Haben Sie so etwas in London schon mal erlebt?
Nach den verheerenden Terroranschlägen von 2005 mit 56 Toten und über 700 Schwerverletzten war alles viel schlimmer. Damals war die ganze Stadt, die ganze Nation in einem Schockzustand. Das Leben stand im wahrsten Sinne des Wortes still.

Und jetzt?
Jetzt scheint das Leben im Zentrum nur am Abend ein paar Stunden stillzustehen. Am Morgen merkt man hier nicht viel von den Ausschreitungen. Bisher gab es ja nur einen kleinen Anschlag beim Oxford Circus. Aber das kann sich schnell ändern, und davor warnen uns auch die Behörden.

Was heisst das genau?
Am Dienstag wurden auch die Geschäfte und Lokale in Soho und im West End aufgefordert, am Nachmittag ab 16 Uhr zu schliessen. Zudem wurden Familien davor gewarnt, sich mit Kindern oder Jugendlichen auf den Strassen aufzuhalten. Denn die Polizei wollte im Falle von neuerlichen Ausschreitungen viel härter gegen die Chaoten vorgehen.
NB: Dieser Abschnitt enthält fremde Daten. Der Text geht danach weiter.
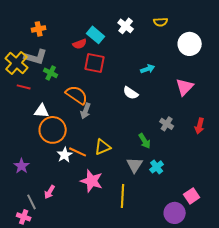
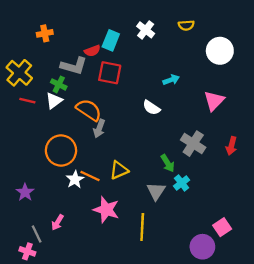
cyan rectangle: (96, 35) -> (111, 40), turned 72
gray L-shape: (36, 57) -> (74, 66), moved
white triangle: (42, 111) -> (54, 101), moved, turned -42
gray cross: (167, 124) -> (193, 144), size x1.5
cyan cross: (157, 167) -> (182, 183), moved

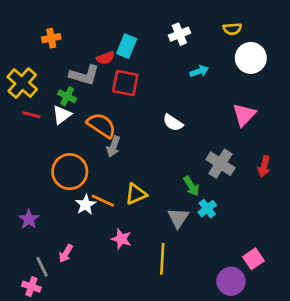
yellow semicircle: (186, 25) -> (232, 29), moved
white cross: (146, 30) -> (179, 34), moved, turned 30
cyan arrow: (171, 80) -> (199, 71), moved
pink star: (106, 210) -> (121, 239), size x0.7

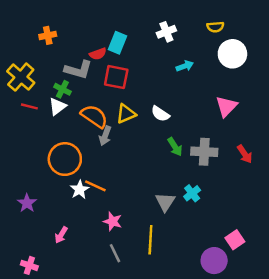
gray cross: (220, 164) -> (204, 152), turned -30
red arrow: (264, 166) -> (245, 154), turned -48
green arrow: (191, 186) -> (175, 147), moved
yellow triangle: (136, 194) -> (126, 114), moved
gray line: (42, 267) -> (115, 253), moved

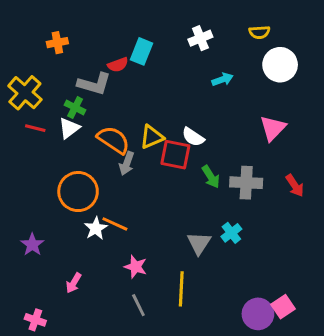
red square: (116, 77) -> (175, 155), moved
pink square: (235, 240) -> (283, 307), moved

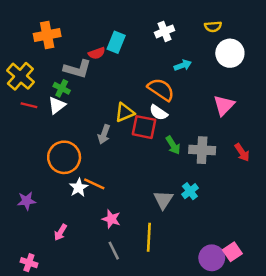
orange cross: (57, 43) -> (47, 35), size x1.5
orange semicircle: (113, 140) -> (161, 90), moved
purple star: (32, 245) -> (27, 201), turned 30

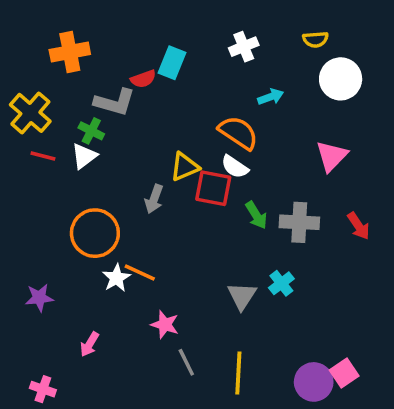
yellow line: (149, 237) -> (238, 373), moved
gray line: (114, 251) -> (186, 362), moved

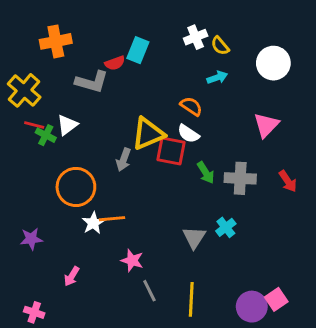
yellow semicircle: (315, 39) -> (220, 46), moved, turned 54
green cross: (91, 131) -> (46, 135), moved
orange semicircle: (238, 133) -> (191, 106), size x0.7
yellow triangle: (185, 167) -> (148, 134), size x1.4
orange line: (140, 273) -> (112, 219), turned -30

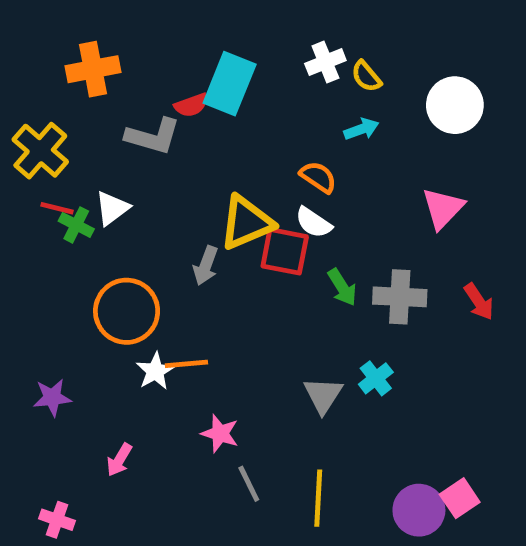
cyan rectangle: (138, 50) -> (230, 84), size x1.4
Trotz der Warnung war Ihr Restaurant auch am Dienstagabend als eines der wenigen in Soho geöffnet. Haben Sie keine Angst vor dem Mob?
In meinem Alter hat man keine Angst mehr. Und ich bin davon überzeugt, dass dieses immense Polizeiaufgebot seine Wirkung bei den Chaoten nicht verfehlt hat. Zudem haben sie es in erster Linie auf Läden abgesehen und nicht auf Restaurants oder Menschen.

Sind Sie sicher?
Ja, ich bin überzeugt, dass es dem Grossteil der Chaoten nur um das Plündern geht. Darum waren auch so viele Elektronik-Shops betroffen – das ist wie Christmas-Shopping für Hooligans. Die meisten sind Trittbrettfahrer und kennen den Auslöser der Ausschreitungen wohl nicht einmal.

Also glauben Sie nicht an einen politischen Hintergrund?
Nein, überhaupt nicht. Diese Leute interessieren sich nicht für Politik, die wollen einfach Krawall machen und nebenbei noch ein paar Dinge klauen. Aber natürlich begünstigt das Umfeld mit der hohen Jugendarbeitslosigkeit solche Ausschreitungen, das ist klar. Aber eine politische Message habe ich bis jetzt noch nicht gehört.

Und wie viel Schuld trägt die Londoner Polizei wegen des erschossenen Mark Duggan an der ganzen Situation?
Das kann ich nicht beurteilen. Aber Sie müssen auch wissen, dass in London fast wöchentlich Menschen bei Auseinandersetzungen von Gangs und Syndikaten ums Leben kommen. Da wird nie demonstriert. Dieser Vorfall ist für die Chaoten nichts anderes als eine billige Entschuldigung.

Und bleibt das Restaurant auch heute offen? Natürlich. Wir haben zwar gestern Absagen für drei Tische bekommen und heute auch schon. Doch für die anderen halten wir die Fahne hoch. Und morgen Donnerstag haben wir schon wieder Full House und dann wird im Club auch wieder gerockt.